Singapore – Australia signed Green Economy Agreement
To boost cooperation on climate investment, financing and technology, Australia and Singapore signed a green economy deal at the 7th Singapore-Australia Leaders’ Meeting in Canberra. The meeting follows discussions between Australia’s Prime Minister Scott Morrison and Singapore’s Prime Minister Lee Hsien Loong during the sixth Australia- Singapore Annual Leaders’ Meeting in June 2021 that the two countries should explore a bilateral GEA with seven areas of cooperation: trade and investment; standards and conformance; green and transition finance; carbon markets; clean energy, decarbonisation and technology; skills and capabilities; and business engagements and partnerships.
Under the Singapore-Australia Green Economy Agreement, both countries will embark on 17 joint initiatives to develop a list of environmental goods and services to reduce tariff and non-tariff barriers. The GEA (Green Economy Agreement) also will look at practical initiatives to promote and facilitate trade and investment, including lowering the regulatory burden on businesses. It aims to remove non-tariff barriers to trade in environmental goods and services and to accelerate the uptake of low-emissions green technology.
PM Lee said the agreement would support the transition of both countries to net-zero emissions, boost growth and create jobs in the green sector. It sets out seven areas of cooperation: trade and investment; standards and conformance; green and transition finance; carbon markets; clean energy, decarbonisation and technology; skills and capabilities; and business engagements and partnerships.
Another initiative plans to work together on best practices for sustainable agri-food systems to reduce their environmental impact and address food security. Currently, Singapore is importing more than 90 per cent of its food, and it is looking to shore up against global food supply shocks by producing 30 per cent of its food locally by 2030. It is also noteworthy that Singapore and Australia signed a digital economy agreement (SADEA) in 2020. SADEA & GEA brings people and businesses of both countries closer together.

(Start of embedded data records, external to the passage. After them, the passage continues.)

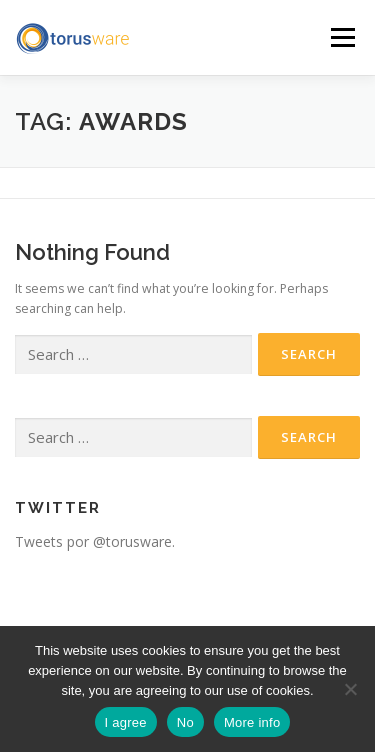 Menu (341, 37)
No (185, 722)
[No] (350, 689)
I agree (126, 722)
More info (252, 722)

Singapore was the first country to approve the sale of cell-based meat in December 2020. Cell-cultured chicken is meat from chicken cells grown in a bioreactor – similar to the vats used in brewing beer – thus doing away with slaughtering actual chickens. The California food technology firm Eat Just’s Good Meat division just broke ground on its upcoming 30,000 sq ft facility – about half the size of a football field – in food industry hub Bedok Food City. The cultivated chicken was approved for sale in 2020 but has been available in limited quantities – this is the first step towards commercial production. Once operational in the first quarter of next year, the $61 million Bedok plant will house a 6,000-litre bioreactor – the largest one in the cultivated meat industry to date – which will produce tens of thousands of kilograms of the novel chicken each year.
Research and development in novel foods and alternative proteins have recently gained traction in Singapore as the Republic boosts its food security and sustains food. Interestingly, Singapore Food Agency (SFA) has also announced that it could allow “specific species of insects with a history of human consumption” to be served as food.
The Benefits of the Green Economy Agreement
The GEA will benefit workers and businesses in both countries, with the partnership building towards regional and multilateral trade and environmental sustainability policies. As the world increasingly looks towards green energy solutions, individuals and industry stakeholders must be ready to take advantage of economic developments and investment opportunities in the green economy.